Two approaches towards designing an A / B test

Let’s start with an example.

You’ve noticed that some app users abandon their purchase during checkout. The hypothesis is that with the help of a series of push notifications (reminders, testimonials from other customers, payment plans, etc.), we can convince some of the churned users to complete the purchase, which will have a positive impact on the app monetization.

The standard way to test a hypothesis using an A/B test is as follows:

  1. Add all the active users to the A/B test and randomly split them into two groups (test and control).
  2. In the test group, enable the push-notification logic we talked about earlier. The control group’s experience remains the same as before.
  3. Measure the impact on the key metrics by comparing the performance of the two groups.

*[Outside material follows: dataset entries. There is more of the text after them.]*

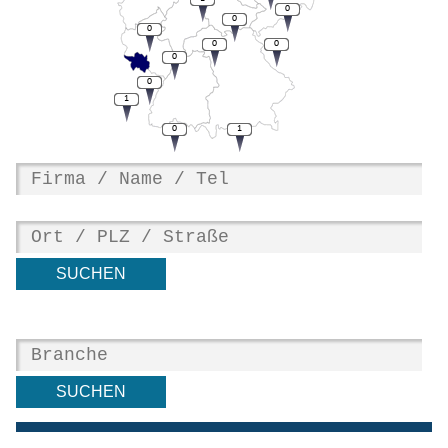
0
0
0
0
0
0
0
1
0
1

Here is the recommended way to validate a hypothesis using an A/B test:

  1. Make sure to add users to the A/B test only at the point where we are going to change their experience in the product, i.e. send a push notification from the tested campaign for the first time.
  2. Send a series of push notifications to the users from the test group; don’t send any notifications to the users from the control group.
  3. Measure the impact on the key metrics by comparing the performance of the two groups.

The recommended experiment design involves two changes:

  1. Make sure to add only those users to the test group who could experience the change in the product (we say “could” since we change the experience only for 50% of these users who will be randomly assigned to the test group).
  2. When analyzing the results of the test, make sure to look at the data for these users only from the moment we added them to the test, and not from the moment we started the experiment.

An experiment designed according to these rules will require significantly less time to identify the effect of the change, if any. Let’s find out why.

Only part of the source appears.